4.2) Assumption of Data Quality
Sometimes data seems clean on the surface, but it holds hidden inconsistencies. You might trust the pipeline or assume it’s been validated until your output reveals odd results like 20 color variants of the same shoe.
Fix: Always validate your data. Run quick statistical summaries. Ask basic questions like “Are these distributions expected?” or “Why do we have so many rows with the same label?” A 10-minute data review can save weeks of rework.
Source:- heavy.ai
4.3) Assumption of Functionality
A model may technically work, but still deliver a poor user experience. Recommending the same product someone just purchased last week, while logical from a model’s perspective, may seem irrelevant or annoying to a user.
Fix: Define clear behavioral expectations in advance. Ask the business team early on what would make a recommendation feel useful or frustrating?

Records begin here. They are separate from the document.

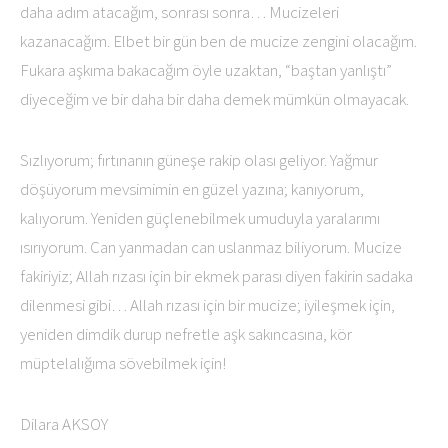
daha adım atacağım, sonrası sonra… Mucizeleri
kazanacağım. Elbet bir gün ben de mucize zengini olacağım.
Fukara aşkıma bakacağım öyle uzaktan, “baştan yanlıştı”
diyeceğim ve bir daha bir daha demek mümkün olmayacak.
Sızlıyorum; fırtınanın güneşe rakip olası geliyor. Yağmur
döşüyorum mevsimimin en güzel yazına; kanıyorum,
kalıyorum. Yeniden güçlenebilmek umuduyla yaralarımı
ısırıyorum. Can yanmadan can uslanmaz biliyorum. Mucize
fakiriyiz; Allah rızası için bir ekmek parası diyen fakirin sadaka
dilenmesi gibi… Allah rızası için bir mucize; iyileşmek için,
yeniden dimdik durup nefretle aşk sakıncasına, kör
müptelalığıma sövebilmek için!
Dilara AKSOY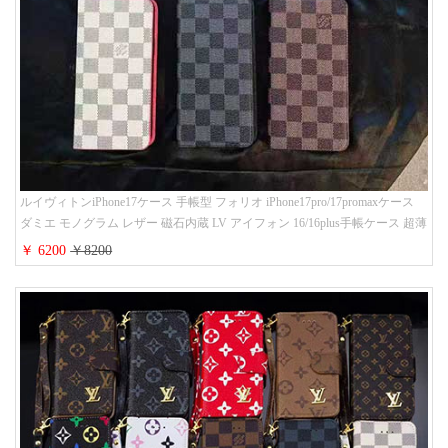
ルイヴィトンiPhone17ケース 手帳型 フォリオ iPhone17pro/17promaxケース
ダミエ モノグラム レザー 磁石内蔵 LV アイフォン 16/16plus手帳ケース 超薄
ビジネス風 メンズ レディース おしゃれ ブランドiphone15/14/13手帳型スマ
￥ 6200
￥8200
ホケース お 揃い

Case Study: Grocery App Recommender Backlash
In one grocery delivery app, a demo showed users getting recommendations for detergent they had just ordered the week before. The ML team saw it as correct behavior. The business team saw it as a broken experience. The fix was simple, filter out recent purchases, but it required clarity in scope, not complexity in modeling.
4.4) Curse of Knowledge
ML teams sometimes speak in advanced technical terms without realizing that their audience may not have the same background. RMSE, attention scores, loss functions, these may mean little to someone focused on business impact.
Fix: Start your explanation at a high level. Let the audience guide how deep you go. Focus on clarity over precision when discussing technical decisions with non-technical teams.
4.5) Analysis Paralysis
With so many options available, it’s easy for ML teams to try every possible model or algorithm in search of the “perfect” one. But trying too many things at once can paralyze progress.
Fix: Choose a simple, explainable approach that fits the problem well enough to test. You can always build on it later. Focus on delivering a working solution, not the most elegant one on paper.